# [ENTRIES SHOWN]

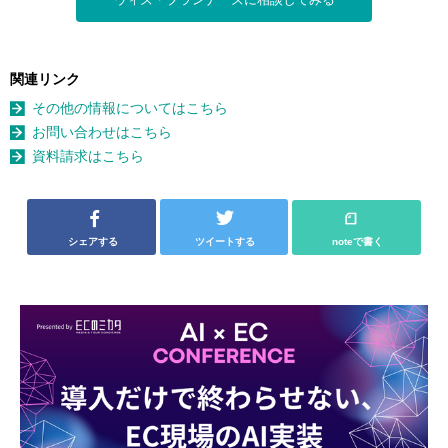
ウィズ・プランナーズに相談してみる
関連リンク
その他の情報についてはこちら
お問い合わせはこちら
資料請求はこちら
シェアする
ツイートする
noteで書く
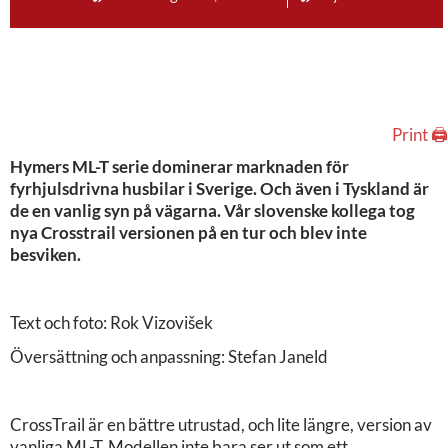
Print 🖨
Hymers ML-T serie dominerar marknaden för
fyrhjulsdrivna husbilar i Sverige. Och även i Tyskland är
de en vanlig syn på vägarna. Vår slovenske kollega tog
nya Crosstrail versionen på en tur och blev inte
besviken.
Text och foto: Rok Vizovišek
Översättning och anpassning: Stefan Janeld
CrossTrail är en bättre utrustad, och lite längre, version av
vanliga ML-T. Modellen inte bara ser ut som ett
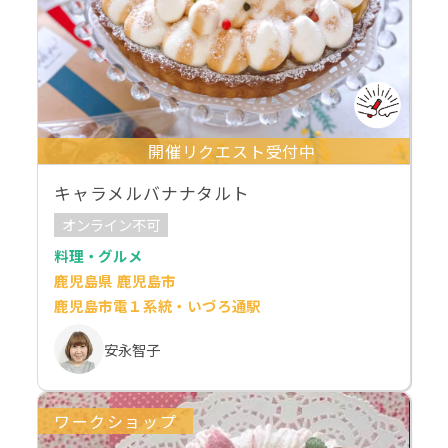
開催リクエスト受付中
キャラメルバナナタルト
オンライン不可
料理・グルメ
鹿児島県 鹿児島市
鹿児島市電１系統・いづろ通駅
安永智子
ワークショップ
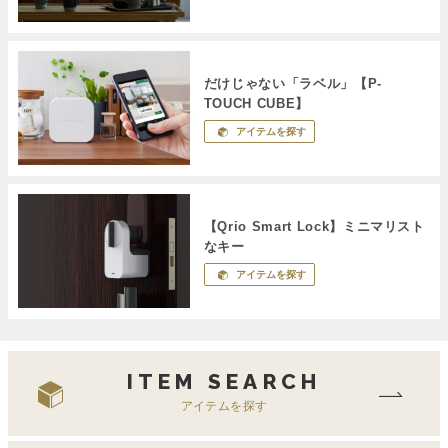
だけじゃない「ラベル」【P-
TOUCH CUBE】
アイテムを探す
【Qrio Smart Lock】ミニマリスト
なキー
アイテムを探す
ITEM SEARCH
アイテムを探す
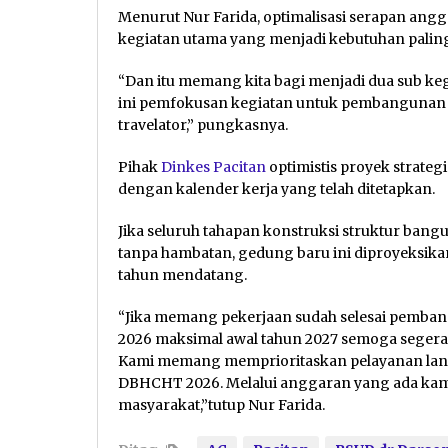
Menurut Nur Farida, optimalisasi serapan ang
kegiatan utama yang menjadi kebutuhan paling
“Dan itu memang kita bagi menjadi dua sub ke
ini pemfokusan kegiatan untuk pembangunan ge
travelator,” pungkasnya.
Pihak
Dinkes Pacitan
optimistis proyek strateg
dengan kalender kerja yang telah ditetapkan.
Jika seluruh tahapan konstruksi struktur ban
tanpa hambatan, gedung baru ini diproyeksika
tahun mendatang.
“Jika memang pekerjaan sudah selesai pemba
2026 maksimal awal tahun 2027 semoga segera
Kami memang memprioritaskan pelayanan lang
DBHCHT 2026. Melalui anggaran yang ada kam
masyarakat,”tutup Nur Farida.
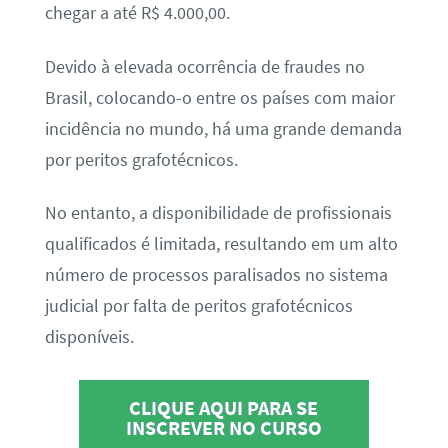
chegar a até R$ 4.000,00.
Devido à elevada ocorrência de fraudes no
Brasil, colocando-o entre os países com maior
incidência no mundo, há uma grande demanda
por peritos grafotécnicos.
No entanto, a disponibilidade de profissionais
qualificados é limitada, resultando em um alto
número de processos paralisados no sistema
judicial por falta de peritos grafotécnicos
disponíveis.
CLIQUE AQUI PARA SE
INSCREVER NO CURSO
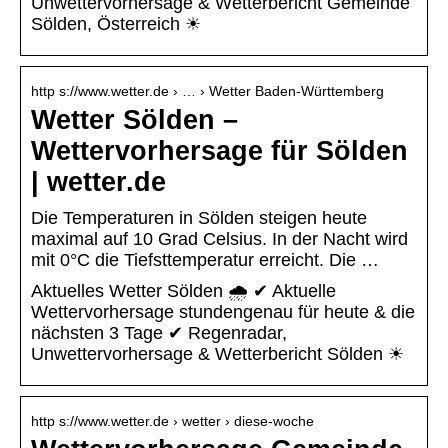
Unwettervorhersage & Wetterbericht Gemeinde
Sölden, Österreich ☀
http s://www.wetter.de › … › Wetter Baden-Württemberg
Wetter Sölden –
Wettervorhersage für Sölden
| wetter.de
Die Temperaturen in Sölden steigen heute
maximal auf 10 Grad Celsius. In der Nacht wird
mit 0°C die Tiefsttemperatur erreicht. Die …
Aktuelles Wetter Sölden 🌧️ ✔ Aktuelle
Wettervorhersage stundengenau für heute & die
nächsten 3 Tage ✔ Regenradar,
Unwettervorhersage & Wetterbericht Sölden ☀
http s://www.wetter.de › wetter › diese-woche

# [EXERCISE GOAL]
Return exactly what appears from the opening line of the material through the line with "por peritos grafotécnicos.", apart from the pictures.

# [RESPONSE TO THE TASK]
ウィズ・プランナーズに相談してみる
関連リンク
その他の情報についてはこちら
お問い合わせはこちら
資料請求はこちら
シェアする
ツイートする
noteで書く
Print 🖨
Hymers ML-T serie dominerar marknaden för
fyrhjulsdrivna husbilar i Sverige. Och även i Tyskland är
de en vanlig syn på vägarna. Vår slovenske kollega tog
nya Crosstrail versionen på en tur och blev inte
besviken.
Text och foto: Rok Vizovišek
Översättning och anpassning: Stefan Janeld
CrossTrail är en bättre utrustad, och lite längre, version av
vanliga ML-T. Modellen inte bara ser ut som ett
開催リクエスト受付中
キャラメルバナナタルト
オンライン不可
料理・グルメ
鹿児島県 鹿児島市
鹿児島市電１系統・いづろ通駅
安永智子
ワークショップ
だけじゃない「ラベル」【P-
TOUCH CUBE】
アイテムを探す
【Qrio Smart Lock】ミニマリスト
なキー
アイテムを探す
ITEM SEARCH
アイテムを探す
Menurut Nur Farida, optimalisasi serapan ang
kegiatan utama yang menjadi kebutuhan paling
“Dan itu memang kita bagi menjadi dua sub ke
ini pemfokusan kegiatan untuk pembangunan ge
travelator,” pungkasnya.
Pihak
Dinkes Pacitan
optimistis proyek strateg
dengan kalender kerja yang telah ditetapkan.
Jika seluruh tahapan konstruksi struktur ban
tanpa hambatan, gedung baru ini diproyeksika
tahun mendatang.
“Jika memang pekerjaan sudah selesai pemba
2026 maksimal awal tahun 2027 semoga segera
Kami memang memprioritaskan pelayanan lang
DBHCHT 2026. Melalui anggaran yang ada kam
masyarakat,”tutup Nur Farida.
chegar a até R$ 4.000,00.
Devido à elevada ocorrência de fraudes no
Brasil, colocando-o entre os países com maior
incidência no mundo, há uma grande demanda
por peritos grafotécnicos.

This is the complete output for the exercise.